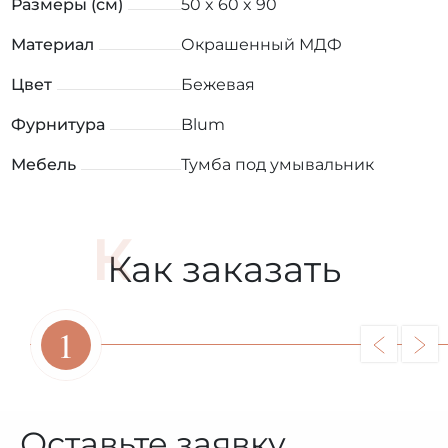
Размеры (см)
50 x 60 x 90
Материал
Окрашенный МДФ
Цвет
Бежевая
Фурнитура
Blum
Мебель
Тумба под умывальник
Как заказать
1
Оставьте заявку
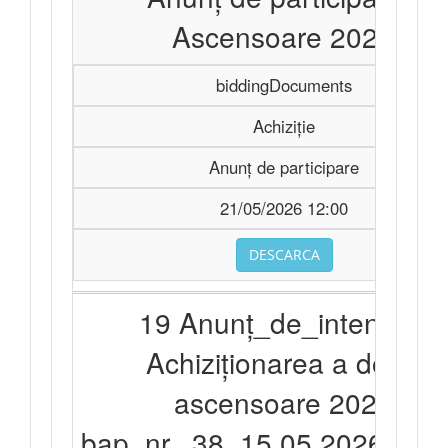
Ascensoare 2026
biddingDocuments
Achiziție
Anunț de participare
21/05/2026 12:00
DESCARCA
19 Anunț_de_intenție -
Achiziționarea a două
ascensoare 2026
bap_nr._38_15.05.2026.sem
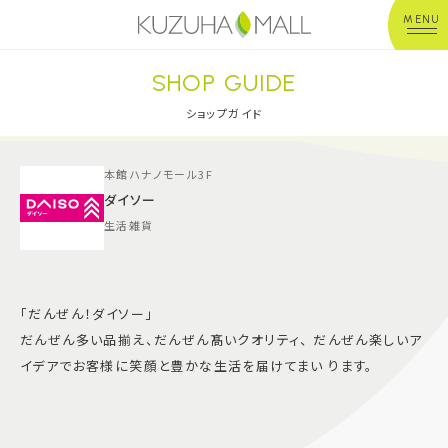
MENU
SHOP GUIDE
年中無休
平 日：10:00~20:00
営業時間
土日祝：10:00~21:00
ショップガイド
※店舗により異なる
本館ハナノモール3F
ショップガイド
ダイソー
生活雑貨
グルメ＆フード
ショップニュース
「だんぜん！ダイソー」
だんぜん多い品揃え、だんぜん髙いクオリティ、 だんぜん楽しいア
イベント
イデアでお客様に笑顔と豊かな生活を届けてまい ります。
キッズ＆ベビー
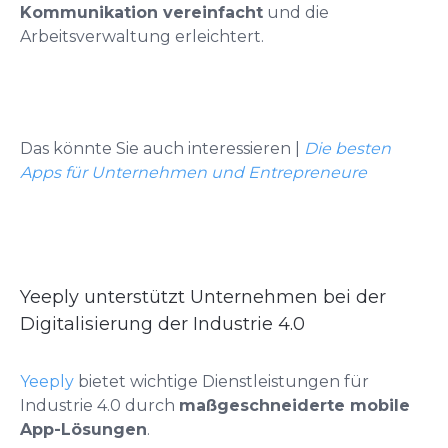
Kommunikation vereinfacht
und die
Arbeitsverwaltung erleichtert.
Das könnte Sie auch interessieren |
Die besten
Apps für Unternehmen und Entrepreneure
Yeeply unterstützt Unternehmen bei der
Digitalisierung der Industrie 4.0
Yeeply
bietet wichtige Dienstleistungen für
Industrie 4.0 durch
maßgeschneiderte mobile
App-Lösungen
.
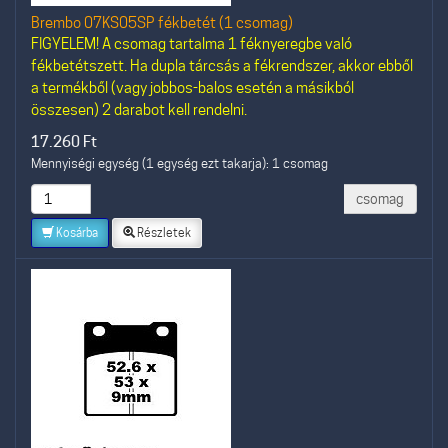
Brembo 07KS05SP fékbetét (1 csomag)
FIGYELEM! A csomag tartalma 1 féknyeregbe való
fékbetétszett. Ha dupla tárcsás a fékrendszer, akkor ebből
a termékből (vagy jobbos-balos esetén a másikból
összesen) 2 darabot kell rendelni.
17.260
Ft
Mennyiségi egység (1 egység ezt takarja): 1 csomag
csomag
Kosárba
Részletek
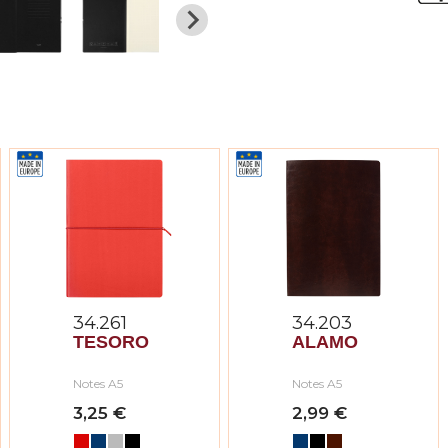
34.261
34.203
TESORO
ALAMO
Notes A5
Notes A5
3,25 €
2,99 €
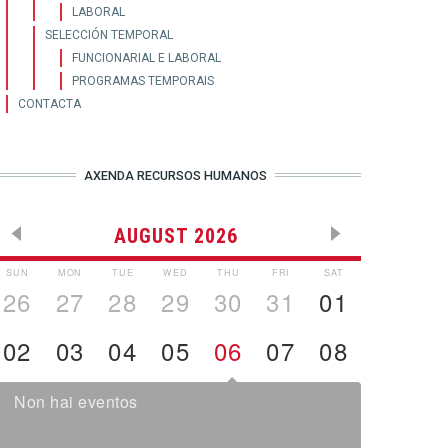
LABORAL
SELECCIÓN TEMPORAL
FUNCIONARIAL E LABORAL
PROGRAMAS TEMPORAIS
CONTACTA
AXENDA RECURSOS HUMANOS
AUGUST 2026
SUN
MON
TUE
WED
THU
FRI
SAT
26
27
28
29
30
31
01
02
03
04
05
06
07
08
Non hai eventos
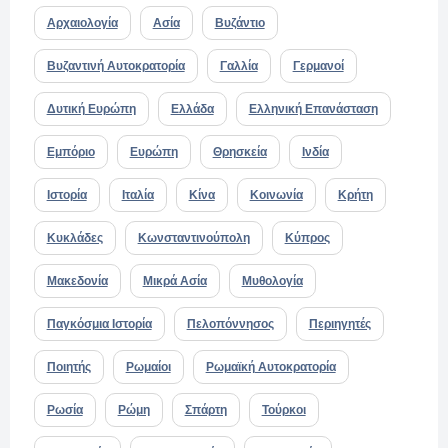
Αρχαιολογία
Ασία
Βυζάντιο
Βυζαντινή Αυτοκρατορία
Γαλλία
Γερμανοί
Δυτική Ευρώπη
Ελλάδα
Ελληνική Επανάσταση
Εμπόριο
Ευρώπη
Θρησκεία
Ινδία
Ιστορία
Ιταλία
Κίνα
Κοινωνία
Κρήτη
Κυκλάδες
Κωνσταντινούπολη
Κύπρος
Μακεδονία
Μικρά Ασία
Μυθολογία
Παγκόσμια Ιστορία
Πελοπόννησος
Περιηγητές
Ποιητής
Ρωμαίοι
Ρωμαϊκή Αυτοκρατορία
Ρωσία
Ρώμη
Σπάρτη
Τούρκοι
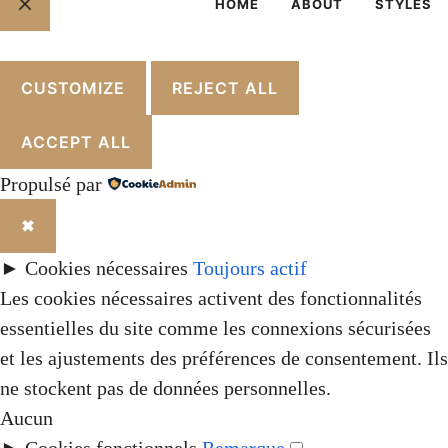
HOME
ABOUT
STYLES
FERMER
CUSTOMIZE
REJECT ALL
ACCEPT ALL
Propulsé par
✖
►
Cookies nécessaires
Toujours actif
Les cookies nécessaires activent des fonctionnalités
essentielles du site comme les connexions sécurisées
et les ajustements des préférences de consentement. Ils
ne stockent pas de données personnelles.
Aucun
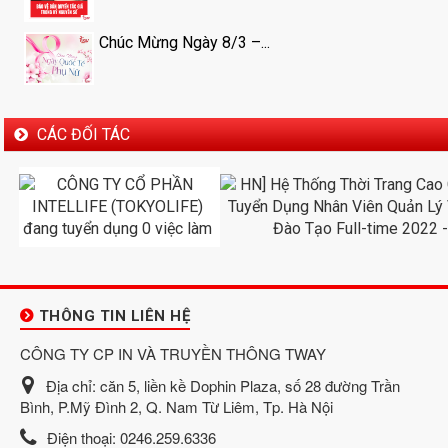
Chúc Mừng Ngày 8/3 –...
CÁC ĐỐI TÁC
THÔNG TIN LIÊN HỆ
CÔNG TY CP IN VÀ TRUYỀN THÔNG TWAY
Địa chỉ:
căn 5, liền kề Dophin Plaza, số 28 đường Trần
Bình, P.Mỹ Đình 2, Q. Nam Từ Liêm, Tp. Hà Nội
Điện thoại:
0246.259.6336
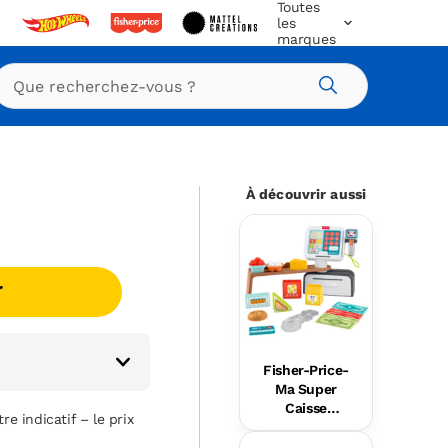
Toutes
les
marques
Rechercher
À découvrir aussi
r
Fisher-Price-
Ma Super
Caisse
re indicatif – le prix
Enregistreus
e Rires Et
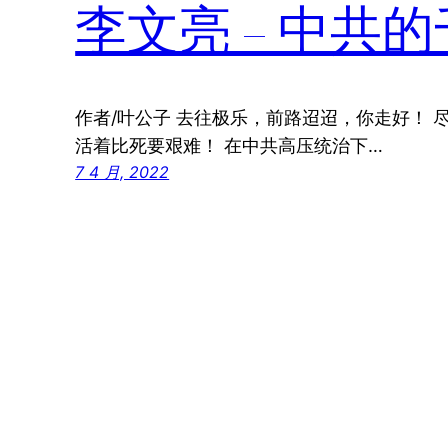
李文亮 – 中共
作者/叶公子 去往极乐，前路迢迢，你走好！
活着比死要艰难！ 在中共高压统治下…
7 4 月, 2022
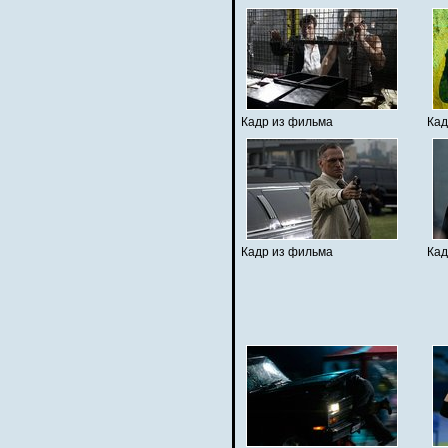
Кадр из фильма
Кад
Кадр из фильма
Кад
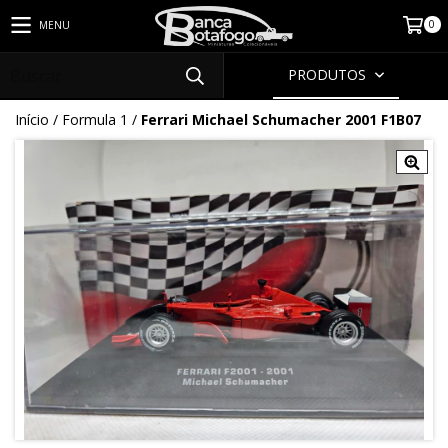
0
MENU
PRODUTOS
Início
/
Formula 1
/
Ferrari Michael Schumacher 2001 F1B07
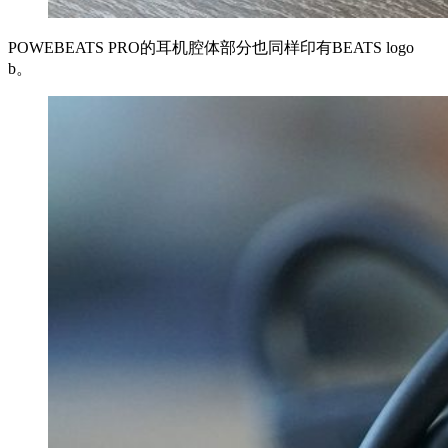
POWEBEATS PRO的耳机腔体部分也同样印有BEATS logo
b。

About this exercise >> Respond with nothing but the number of lines in the entries that contain the string "Yeeply".

Exercise result >> 2